[Excerpted records — start]

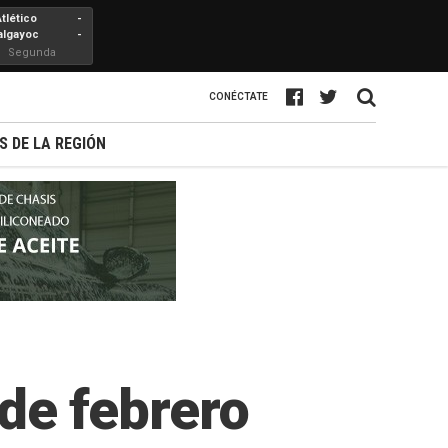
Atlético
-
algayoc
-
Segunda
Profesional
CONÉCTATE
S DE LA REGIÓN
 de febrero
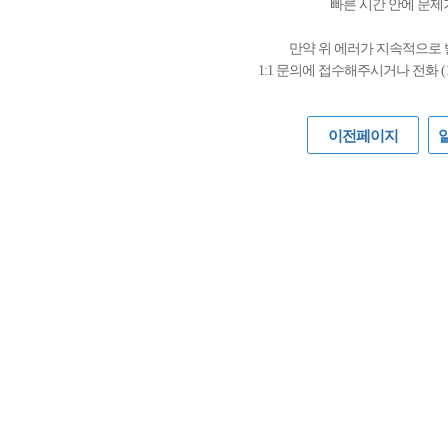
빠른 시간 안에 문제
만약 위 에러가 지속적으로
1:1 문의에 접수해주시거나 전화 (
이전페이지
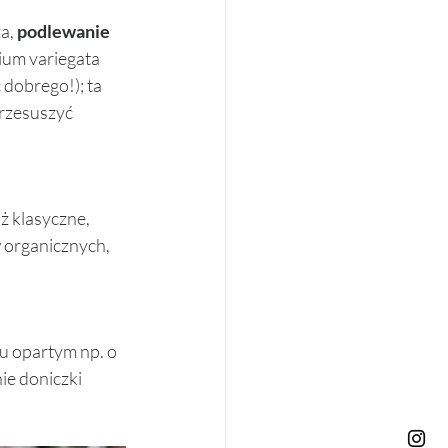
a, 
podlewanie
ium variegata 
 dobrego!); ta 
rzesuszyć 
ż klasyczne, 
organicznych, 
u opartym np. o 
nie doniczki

[Excerpted records — finish]

What is needed is a word-for-word transcription of all the entries, with the pictures dropped.

* [Finished exercise]
Atlético
-
algayoc
-
Segunda
Profesional
CONÉCTATE
S DE LA REGIÓN
 de febrero
빠른 시간 안에 문제
만약 위 에러가 지속적으로
1:1 문의에 접수해주시거나 전화 (
이전페이지
a, 
podlewanie
ium variegata 
 dobrego!); ta 
rzesuszyć 
ż klasyczne, 
organicznych, 
u opartym np. o 
nie doniczki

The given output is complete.